LONDON (Reuters) – Travel group TUI <TUIGn.DE> will cut 8,000 jobs and look to shed 30% of its costs as it gears up for a July restart to European tourism, the German company said on Wednesday.
Holiday plans have been put on hold in the face of travel restrictions aimed at halting the spread of the coronavirus, with British government ministers warning that summer trips to overseas tourist destinations are unlikely to happen this year.
However, the world’s biggest tourism group on Wednesday said that it had adopted new safety measures and that holidays would be possible.
“We believe that, (by the) latest, in July we will be open to resume,” TUI Chief Executive Fritz Joussen told reporters, chiming with comments from the bosses of airlines Ryanair <RYA.I> and IAG <ICAG.L> in recent days.
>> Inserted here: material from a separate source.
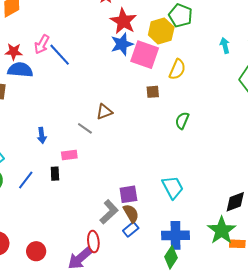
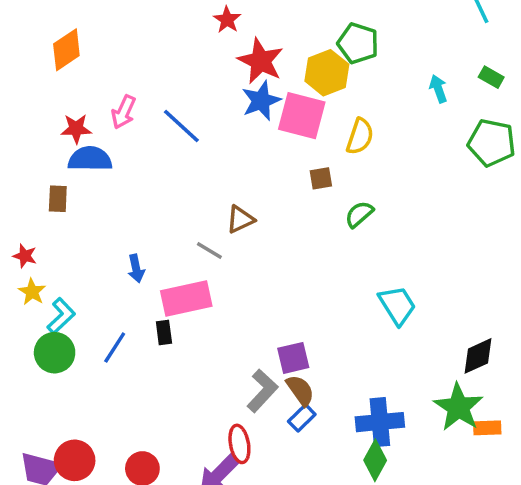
blue line: (60, 55) -> (181, 126), moved
green semicircle: (182, 121) -> (359, 214), moved, turned 30
pink rectangle: (69, 155) -> (186, 298), size x1.8
cyan trapezoid: (173, 187) -> (397, 305), moved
With no revenue coming in and coronavirus-related debts to pay while having to provide customer refunds, TUI is under severe financial pressure as it burns through 250 million euros ($271 million) of cash a month despite having reduced overheads.
To cope with the downturn TUI said it would aim to cut its fixed cost base by 30%, which could result in the loss of 8,000 roles, while shedding non-profitable activities and some assets.
TUI shares were down 2.9% at 0932 GMT after reporting an underlying half-year loss that widened to 813 million euros ($882 million) from about 301 million euros in the same period last year, including a 470 million euro coronavirus-related hit in March. Its shares have slumped 70% in the past three months.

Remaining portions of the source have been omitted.